Tamamlayıcı Koruma Hakkı ve Polis Karakolunun Yükümlülüğü: Bolonya Mahkemesi'nin Son Kararının Analizi
Giriş Tamamlayıcı koruma, İtalya'da sığınmacılar için oluşturulan koruma sisteminin temel bir parçasıdır. Ancak, bu korumanın uygulanabilirliği genellikle idari engeller nedeniyle sınırlanmaktadır. Bu bağlamda, Bolonya Mahkemesi'nin (N.R.G. 1199/2025) kararı, Polis Karakolu’nun tamamlayıcı koruma başvurularını kabul etme ve ilgili idari süreci başlatma yükümlülüğünü teyit etmektedir.
Mahkemeye Sunulan Dava Başvuran, 18 Kasım 2024 tarihinde Forlì Polis Karakolu'na tamamlayıcı koruma başvurusunda bulundu. Ancak, idarenin yanıt vermemesi üzerine, 13 ve 20 Ocak 2025 tarihlerinde iki ek hatırlatma göndermesine rağmen yine bir yanıt alamadı. Bu nedenle, başvuru tarihinin belirlenmesi ve geçici oturma izni alabilmek amacıyla İtalyan Medeni Usul Kanunu’nun 700. maddesi uyarınca acil bir dava açtı.
Başvuranın Görüşü ve Hukuki Çerçeve Başvuran, 2013/32/AB Direktifi’ni ve İtalyan hukuku çerçevesinde 25/2008 sayılı Yasama Kararnamesi'ni referans göstererek tamamlayıcı koruma hakkına sahip olduğunu savundu. Ayrıca, Avrupa Birliği Temel Haklar Şartı'nın 18. maddesinin iltica hakkını garanti ettiğini ve Avrupa Adalet Divanı’nın C-808/18 numaralı kararına dayanarak AB üye devletlerinin koruma prosedürlerine erişimi sağlaması gerektiğini belirtti.
Mahkeme Kararı Bolonya Mahkemesi, başvuruyu kabul ederek hem fumus boni iuris (talebin hukuki dayanağı) hem de periculum in mora (başvurunun gecikmesi durumunda başvuranın karşılaşabileceği gerçek tehlike) unsurlarının mevcut olduğunu belirledi.
Mahkeme şu hususları değerlendirdi:
- Polis Karakolu'nun hareketsizliği, ulusal ve Avrupa hukuku tarafından garanti altına alınan uluslararası ve tamamlayıcı koruma hakkına erişimin ihlali anlamına gelmektedir.
- Tamamlayıcı koruma başvurusunu sunmak için bir randevu belirlenmemesi, temel bir hakkın kullanımına hukuka aykırı bir engel teşkil etmektedir.

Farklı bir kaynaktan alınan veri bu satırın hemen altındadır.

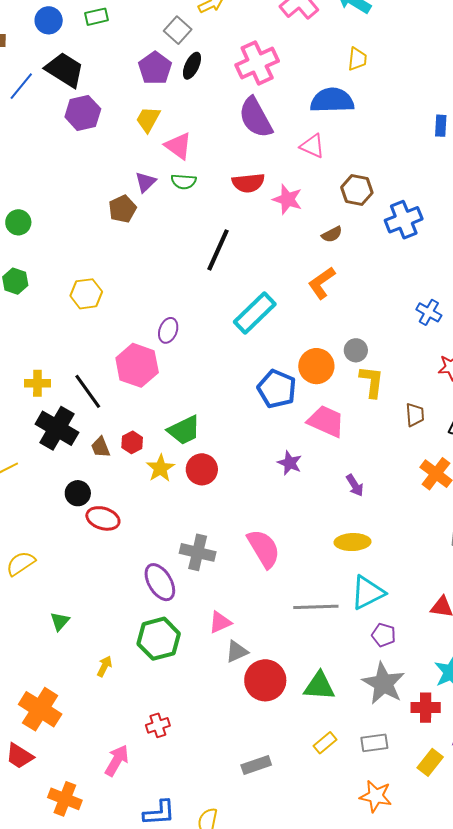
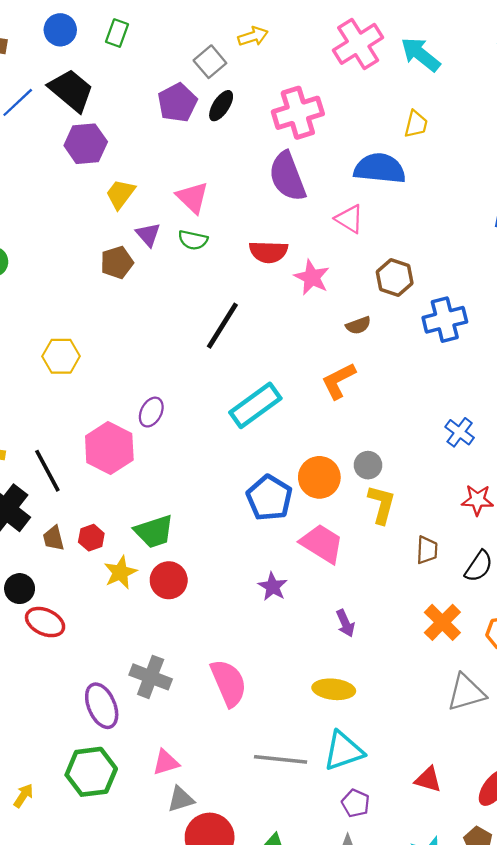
green rectangle: (96, 17) -> (117, 33), turned -65
yellow trapezoid: (148, 119) -> (120, 194), moved
purple triangle: (145, 182) -> (148, 235), turned -35

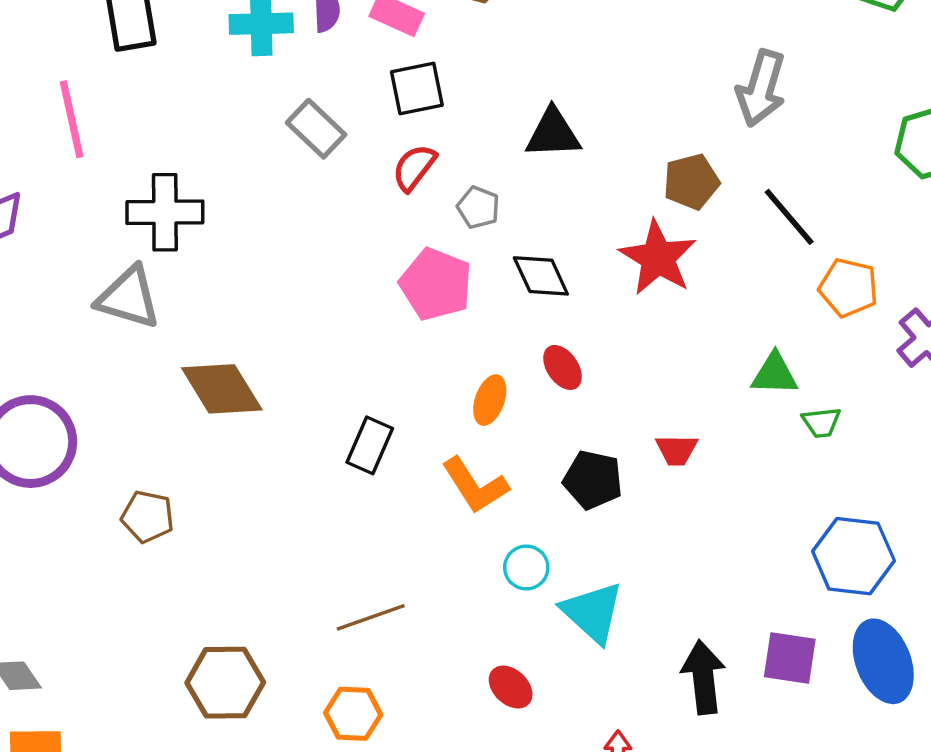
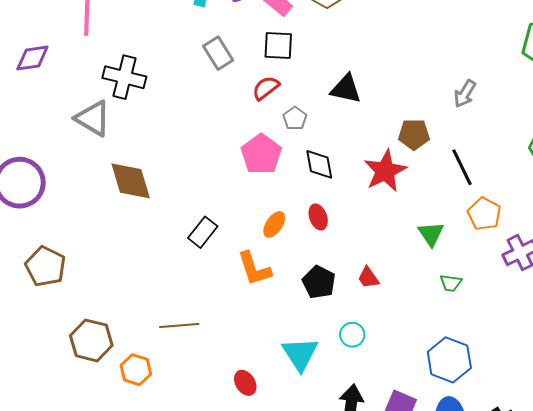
gray arrow: (761, 88) -> (465, 94), size x0.7
green triangle: (775, 374) -> (431, 234), moved, turned 40
red trapezoid: (677, 450) -> (368, 278), turned 40
brown pentagon: (148, 517) -> (45, 266), moved, size x1.4
cyan circle: (526, 567) -> (352, 335), moved
orange hexagon: (353, 714) -> (136, 370), moved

- 50/2023 sayılı Kanun, tamamlayıcı koruma taleplerinin uluslararası koruma prosedürlerinin bir parçası olarak ele alınmasını ve başvuruların Polis Karakolu'na sunulmasını zorunlu kılmaktadır.
Kararın Sonuçları Bu karar, önemli bir hukuki ilkeyi teyit etmektedir: Polis Karakolları, idari sessizlik yoluyla tamamlayıcı koruma prosedürlerine erişimi engelleyemez. Başvuru hakkı, randevu verilerek ve geçici oturma izni belgesinin sağlanmasıyla güvence altına alınmalıdır.
Mahkeme, Forlì Polis Karakolu'na şu talimatları verdi:
- Tamamlayıcı koruma başvurusunu uluslararası koruma prosedürleri çerçevesinde kabul etmek.
- Geçici oturma izni belgesi düzenlemek.
- Alternatif olarak, 15 gün içinde bir randevu belirleyerek başvurunun değerlendirilmekte olduğunu belirten bir belge vermek.
Sonuç Bolonya Mahkemesi'nin bu kararı, tamamlayıcı koruma hakkının güçlendirilmesine yönelik önemli bir adımı temsil etmektedir. İdarenin, sürece erişimi garanti etme yükümlülüğünü teyit etmekte ve keyfi engellerin oluşturulamayacağını vurgulamaktadır. Bu karar, benzer durumlarla karşılaşan bireyler için önemli bir referans noktası oluşturmaktadır ve iltica ve uluslararası koruma haklarının korunmasına yönelik yargısal yaklaşımı pekiştirmektedir.